• _Work instruction_
In the records below, find the line containing "flujos. Desde" and the line containing "Les administrations municipales réalisent"; please repeat exactly the lines from one to the other, both included, and nothing more.

• _Data provided_
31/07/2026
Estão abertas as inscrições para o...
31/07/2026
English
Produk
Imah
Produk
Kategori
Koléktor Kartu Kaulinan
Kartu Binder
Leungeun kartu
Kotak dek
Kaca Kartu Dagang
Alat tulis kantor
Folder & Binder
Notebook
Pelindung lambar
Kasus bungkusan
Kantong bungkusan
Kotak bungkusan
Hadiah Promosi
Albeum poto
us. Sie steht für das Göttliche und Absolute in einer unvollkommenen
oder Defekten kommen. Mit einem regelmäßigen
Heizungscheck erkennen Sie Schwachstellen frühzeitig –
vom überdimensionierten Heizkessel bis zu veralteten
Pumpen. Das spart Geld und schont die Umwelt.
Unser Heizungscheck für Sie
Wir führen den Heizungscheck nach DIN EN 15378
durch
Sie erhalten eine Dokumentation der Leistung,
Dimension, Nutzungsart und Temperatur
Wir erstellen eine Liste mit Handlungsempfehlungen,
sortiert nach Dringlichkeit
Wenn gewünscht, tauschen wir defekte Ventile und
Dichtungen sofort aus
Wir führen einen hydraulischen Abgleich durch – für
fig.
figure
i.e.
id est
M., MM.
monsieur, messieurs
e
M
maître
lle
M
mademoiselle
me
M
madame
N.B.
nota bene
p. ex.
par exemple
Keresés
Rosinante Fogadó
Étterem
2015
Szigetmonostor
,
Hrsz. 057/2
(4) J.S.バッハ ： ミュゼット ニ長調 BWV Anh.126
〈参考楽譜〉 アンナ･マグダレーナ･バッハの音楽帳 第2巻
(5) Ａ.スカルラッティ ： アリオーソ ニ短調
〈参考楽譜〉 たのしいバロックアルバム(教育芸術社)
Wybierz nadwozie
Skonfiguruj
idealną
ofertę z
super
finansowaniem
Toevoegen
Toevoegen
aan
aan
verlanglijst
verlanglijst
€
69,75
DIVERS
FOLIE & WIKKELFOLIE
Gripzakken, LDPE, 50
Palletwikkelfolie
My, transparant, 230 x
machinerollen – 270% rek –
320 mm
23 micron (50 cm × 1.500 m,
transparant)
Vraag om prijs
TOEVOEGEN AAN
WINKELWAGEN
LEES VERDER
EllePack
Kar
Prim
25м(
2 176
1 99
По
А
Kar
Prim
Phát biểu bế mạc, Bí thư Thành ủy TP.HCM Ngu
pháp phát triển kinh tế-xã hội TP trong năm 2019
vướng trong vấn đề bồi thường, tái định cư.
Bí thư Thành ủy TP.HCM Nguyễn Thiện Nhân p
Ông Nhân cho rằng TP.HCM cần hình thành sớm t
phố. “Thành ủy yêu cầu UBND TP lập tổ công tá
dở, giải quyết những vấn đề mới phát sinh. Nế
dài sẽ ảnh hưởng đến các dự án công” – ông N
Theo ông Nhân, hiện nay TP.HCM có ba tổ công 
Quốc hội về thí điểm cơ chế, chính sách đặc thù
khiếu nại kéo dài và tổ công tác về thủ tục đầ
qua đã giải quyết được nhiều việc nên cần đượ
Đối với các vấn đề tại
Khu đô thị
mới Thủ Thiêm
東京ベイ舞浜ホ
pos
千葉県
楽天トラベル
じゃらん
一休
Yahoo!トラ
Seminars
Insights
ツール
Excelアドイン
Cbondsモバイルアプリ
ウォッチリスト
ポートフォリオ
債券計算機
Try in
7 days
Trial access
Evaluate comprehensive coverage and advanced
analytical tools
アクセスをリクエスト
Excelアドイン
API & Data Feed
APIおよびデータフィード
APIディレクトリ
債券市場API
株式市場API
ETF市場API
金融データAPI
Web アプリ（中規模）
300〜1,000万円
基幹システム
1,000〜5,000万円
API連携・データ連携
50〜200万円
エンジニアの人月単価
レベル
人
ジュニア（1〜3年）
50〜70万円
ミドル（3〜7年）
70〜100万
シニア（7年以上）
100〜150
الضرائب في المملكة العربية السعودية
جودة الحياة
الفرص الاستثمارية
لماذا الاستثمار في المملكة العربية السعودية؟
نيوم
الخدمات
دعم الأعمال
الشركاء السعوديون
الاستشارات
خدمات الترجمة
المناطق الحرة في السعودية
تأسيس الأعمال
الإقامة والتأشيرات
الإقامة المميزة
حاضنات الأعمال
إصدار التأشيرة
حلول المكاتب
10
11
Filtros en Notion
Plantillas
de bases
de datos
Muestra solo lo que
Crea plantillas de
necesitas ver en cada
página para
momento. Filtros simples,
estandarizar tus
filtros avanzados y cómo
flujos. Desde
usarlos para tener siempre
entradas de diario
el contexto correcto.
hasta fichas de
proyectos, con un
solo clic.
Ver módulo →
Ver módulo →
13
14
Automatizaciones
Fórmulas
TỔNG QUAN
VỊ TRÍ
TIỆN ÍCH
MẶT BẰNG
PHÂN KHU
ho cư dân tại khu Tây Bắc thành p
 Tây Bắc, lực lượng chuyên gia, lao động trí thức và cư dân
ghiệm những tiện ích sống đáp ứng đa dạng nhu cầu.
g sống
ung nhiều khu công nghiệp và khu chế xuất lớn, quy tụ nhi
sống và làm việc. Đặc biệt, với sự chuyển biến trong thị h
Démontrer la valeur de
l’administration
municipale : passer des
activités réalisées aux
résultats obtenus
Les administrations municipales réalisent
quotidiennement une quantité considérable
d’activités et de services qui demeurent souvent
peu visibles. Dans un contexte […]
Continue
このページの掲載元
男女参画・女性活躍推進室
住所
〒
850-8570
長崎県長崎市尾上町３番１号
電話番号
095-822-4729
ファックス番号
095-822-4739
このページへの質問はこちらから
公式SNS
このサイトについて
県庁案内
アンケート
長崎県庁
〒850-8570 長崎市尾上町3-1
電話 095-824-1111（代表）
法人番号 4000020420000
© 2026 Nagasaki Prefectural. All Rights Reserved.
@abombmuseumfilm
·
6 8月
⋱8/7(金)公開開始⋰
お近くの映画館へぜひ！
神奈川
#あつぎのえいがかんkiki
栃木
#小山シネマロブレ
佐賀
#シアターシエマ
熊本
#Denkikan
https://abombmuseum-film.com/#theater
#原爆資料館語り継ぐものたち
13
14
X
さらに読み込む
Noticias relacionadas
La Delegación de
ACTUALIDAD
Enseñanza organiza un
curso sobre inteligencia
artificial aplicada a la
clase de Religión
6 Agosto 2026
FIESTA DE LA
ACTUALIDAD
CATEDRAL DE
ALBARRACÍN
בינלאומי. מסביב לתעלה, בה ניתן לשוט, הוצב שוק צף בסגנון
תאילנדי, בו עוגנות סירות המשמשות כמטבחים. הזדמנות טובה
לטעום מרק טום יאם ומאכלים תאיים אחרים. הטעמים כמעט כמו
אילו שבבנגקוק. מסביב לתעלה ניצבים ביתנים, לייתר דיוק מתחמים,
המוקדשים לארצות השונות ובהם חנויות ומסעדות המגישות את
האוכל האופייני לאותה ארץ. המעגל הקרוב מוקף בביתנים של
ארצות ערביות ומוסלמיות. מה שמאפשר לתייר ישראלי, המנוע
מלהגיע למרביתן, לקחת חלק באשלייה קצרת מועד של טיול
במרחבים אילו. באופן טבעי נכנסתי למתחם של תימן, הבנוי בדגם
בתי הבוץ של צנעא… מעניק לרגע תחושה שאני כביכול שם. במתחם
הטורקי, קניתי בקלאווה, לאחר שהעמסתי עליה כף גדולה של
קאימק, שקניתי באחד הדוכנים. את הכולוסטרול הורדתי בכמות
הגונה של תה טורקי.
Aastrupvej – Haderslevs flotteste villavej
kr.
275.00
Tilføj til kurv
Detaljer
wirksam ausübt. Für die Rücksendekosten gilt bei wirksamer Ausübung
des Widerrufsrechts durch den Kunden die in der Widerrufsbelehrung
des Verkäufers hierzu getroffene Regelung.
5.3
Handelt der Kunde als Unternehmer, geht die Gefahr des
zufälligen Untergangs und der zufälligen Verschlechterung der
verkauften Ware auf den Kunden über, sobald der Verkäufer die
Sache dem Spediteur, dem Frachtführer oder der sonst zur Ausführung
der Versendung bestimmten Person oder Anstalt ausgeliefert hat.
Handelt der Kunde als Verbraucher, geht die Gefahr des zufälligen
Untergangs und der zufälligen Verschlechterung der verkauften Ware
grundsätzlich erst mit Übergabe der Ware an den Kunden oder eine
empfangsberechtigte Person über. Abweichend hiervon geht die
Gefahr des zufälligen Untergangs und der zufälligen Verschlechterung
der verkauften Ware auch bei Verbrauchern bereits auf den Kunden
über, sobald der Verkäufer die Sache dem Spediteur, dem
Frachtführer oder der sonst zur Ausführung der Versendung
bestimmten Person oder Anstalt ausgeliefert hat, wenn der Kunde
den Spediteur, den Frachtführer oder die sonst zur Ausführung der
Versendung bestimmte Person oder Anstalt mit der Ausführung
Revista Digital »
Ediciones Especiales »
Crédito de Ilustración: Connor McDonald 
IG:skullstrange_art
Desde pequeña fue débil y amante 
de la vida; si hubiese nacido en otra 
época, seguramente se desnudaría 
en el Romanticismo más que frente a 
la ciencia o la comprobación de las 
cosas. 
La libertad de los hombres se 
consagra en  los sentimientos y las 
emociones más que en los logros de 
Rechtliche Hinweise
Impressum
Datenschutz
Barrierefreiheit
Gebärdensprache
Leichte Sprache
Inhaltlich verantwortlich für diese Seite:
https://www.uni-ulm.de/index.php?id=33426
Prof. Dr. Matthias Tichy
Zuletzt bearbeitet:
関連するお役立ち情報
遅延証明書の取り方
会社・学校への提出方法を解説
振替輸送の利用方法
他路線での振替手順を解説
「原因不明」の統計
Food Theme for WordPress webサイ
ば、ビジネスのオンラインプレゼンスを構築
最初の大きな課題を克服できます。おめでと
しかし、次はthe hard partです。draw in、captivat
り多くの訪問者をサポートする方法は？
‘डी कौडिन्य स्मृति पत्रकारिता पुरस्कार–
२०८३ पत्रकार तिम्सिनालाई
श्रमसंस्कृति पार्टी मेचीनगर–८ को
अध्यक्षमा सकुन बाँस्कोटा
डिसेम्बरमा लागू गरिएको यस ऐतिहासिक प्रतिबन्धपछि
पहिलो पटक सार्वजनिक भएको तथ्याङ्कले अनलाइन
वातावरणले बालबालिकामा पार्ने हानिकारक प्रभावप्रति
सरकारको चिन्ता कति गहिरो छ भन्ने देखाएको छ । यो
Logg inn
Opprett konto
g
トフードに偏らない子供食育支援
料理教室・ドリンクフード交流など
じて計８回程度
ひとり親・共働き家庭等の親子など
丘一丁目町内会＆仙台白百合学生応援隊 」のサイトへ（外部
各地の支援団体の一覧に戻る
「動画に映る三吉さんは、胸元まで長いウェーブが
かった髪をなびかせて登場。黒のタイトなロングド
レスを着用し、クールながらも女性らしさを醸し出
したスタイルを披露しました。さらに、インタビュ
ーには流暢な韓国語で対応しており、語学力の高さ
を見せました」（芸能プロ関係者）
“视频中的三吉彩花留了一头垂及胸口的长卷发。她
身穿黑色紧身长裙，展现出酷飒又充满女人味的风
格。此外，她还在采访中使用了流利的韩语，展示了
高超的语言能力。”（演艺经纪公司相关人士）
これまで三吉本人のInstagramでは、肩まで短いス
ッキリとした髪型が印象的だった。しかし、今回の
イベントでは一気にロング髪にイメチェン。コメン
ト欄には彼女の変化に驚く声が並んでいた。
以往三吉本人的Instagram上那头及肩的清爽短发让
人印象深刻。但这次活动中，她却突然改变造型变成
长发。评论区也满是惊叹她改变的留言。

• _Exercise output_
flujos. Desde
usarlos para tener siempre
entradas de diario
el contexto correcto.
hasta fichas de
proyectos, con un
solo clic.
Ver módulo →
Ver módulo →
13
14
Automatizaciones
Fórmulas
TỔNG QUAN
VỊ TRÍ
TIỆN ÍCH
MẶT BẰNG
PHÂN KHU
ho cư dân tại khu Tây Bắc thành p
 Tây Bắc, lực lượng chuyên gia, lao động trí thức và cư dân
ghiệm những tiện ích sống đáp ứng đa dạng nhu cầu.
g sống
ung nhiều khu công nghiệp và khu chế xuất lớn, quy tụ nhi
sống và làm việc. Đặc biệt, với sự chuyển biến trong thị h
Démontrer la valeur de
l’administration
municipale : passer des
activités réalisées aux
résultats obtenus
Les administrations municipales réalisent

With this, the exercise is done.